14 August 2016

Cake Fails and Raising a Sociopath

Scooter. Gumboots.  Rainbow Dash dress. 


My first baby is four years old.  FOUR. He says things like, "Actually I need to use a different piece because this one won't allow the crane to swivel properly."

Excuse me? Weren't you, like, a zygote fifteen minutes ago? Who said you could grow up? Now you're talking about things swiveling "properly."  (He also says "eh?" all the time.  Moving to New Zealand has turned him Canadian.)

Officially the first time he was more interested in the presents themselves than the wrapping/boxes.

As requested by the birthday boy, we celebrated with "a cake with a train on it."

A bit of back story: My mother-in-law is a professional baker and has made two birthday cakes for him with trains on them - the last one had frosting grass and a little hill that the train was on (a toy Whiff from Thomas the Tank Engine).  It was a work of art.  So basically he was asking for a reprise of this.  Unfortunately, we decided to move half a planet away from our entire network of family and friends and that includes the amazing grandma/cake-artist.

So we made the cake ourselves - and a work of art it was not.  It was not so much an homage to the original grandma cake, but to pintrest fails the world over.

Bear LOVED it.  You see, it was chocolate cake and there was a train on it.  So, actually, #NailedIt.
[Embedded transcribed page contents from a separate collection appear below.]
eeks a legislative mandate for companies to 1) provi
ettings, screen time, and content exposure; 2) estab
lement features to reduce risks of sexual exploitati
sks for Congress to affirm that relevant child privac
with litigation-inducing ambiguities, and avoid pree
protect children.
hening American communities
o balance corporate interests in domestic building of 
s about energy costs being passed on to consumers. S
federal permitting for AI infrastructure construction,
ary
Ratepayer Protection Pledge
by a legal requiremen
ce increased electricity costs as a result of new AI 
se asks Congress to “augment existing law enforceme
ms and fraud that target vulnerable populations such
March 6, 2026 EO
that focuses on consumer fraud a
And I loved it, too.  Because even though we didn't have the grandmas to help us, Benjamin and I made his fourth birthday special for Bear.

We has the skills of an artist.
Seriously, isn't there some sort of FoodNetwork reality show we should be in right now?

***

Bear was curious to know what privileges came with turning four.  As everyone knows, when you turn five you're allowed to chew gum.  But what do four year olds get?
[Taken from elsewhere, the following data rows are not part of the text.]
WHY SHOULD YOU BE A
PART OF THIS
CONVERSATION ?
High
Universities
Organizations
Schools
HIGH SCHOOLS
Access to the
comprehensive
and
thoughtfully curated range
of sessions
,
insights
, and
He's been four for a few weeks now, and it seems that what he gets is his sanity back.

Three was rough.  There were a lot of transitions - we moved four times (not even including the two months we were nomadic), he started school, and became a big brother.

He reacted by becoming hellspawn.

I mean, I love you, grown-up Bear who may be reading this in the future.  I love you and I have always loved you.  And three was rough.

Three was the year Bear became a runner.  In a crowded public place, ideally near obstacles such as busy streets or open water, he would look me in the eyes, flash a devlish grin, and run.  This was especially great when I was massively pregnant or newly postpartum.  I will never forget holding my belly and waddling with all the speed I could muster as he darted towards the four lane secondary road that borders my parents' neighborhood. (We survived this incident thanks to the help of a quick-thinking landscaping contractor.)

Three was also when he picked up the charming habit of threatening to kill people.  Everyone from his parents to his sister to the extremely sweet student teacher at Nature Preschool.  Occasionally he would pair this threat with spitting on me, narrowing his eyes and growling darkly, "I'm going to KILL you!" before spraying a wad of mucus into my face like some sort of demonic, poorly socialized llama. And lest you think I somehow deserved it, these threats were brought on by such offenses as not offering the appropriate type of cracker for snack.


In general three year old Bear was simply committed to doing whatever it was that people did not want him to do.  We enrolled him in MyGym and rather than learning to 'socialize with his peer group' and 'follow directions,' he treated it like training for the Hunger Games, pushing other kids into the foam pit and then holing up under the trampoline and refusing to come out.  He once kicked the back of the driver's seat for the entire drive from Baltimore to Charlottesville.  Another time he earned twenty-two time outs in the space of three hours.  He's taken marker to the wall in two separate rental properties - and it was not because his art cannot be contained by lease agreements, it's because he knows it gets a rise out of me.

Don't let this cute smile fool you.


Then, the other day, I watched him snatch a toy away from his sister and said, "No, Bear, you have to offer her another toy if you want the one she has."

"Oh, ok, Mom," he said.  And he picked up a toy giraffe and put it in Pax's hand before taking the tinker toy she had been slobbering over.  I blinked several times to clear my head.  "Ok, Mom"? I wasn't even sure these two words were syntactically allowed next to each other in English, they sounded so strange next to each other.

And just like that, my kid is back.  He's still ... "spirited," but no longer demonic.  And when I'm not deflecting death threats and trying to lasso him to keep him from charging defiantly off of cliffs, I can actually see and enjoy him as he builds a lego "snow blower that blows sand," or makes a nest for all his "cuddlers," or pretends to be a "doctor taking care of allllll the patients in the hostable."

I can't wait to see what four has in store for us.


1 comment:

  1. Glad to read that he made it to four. I hope you renewed his annual contract. I'm looking forward to further chapters in his story.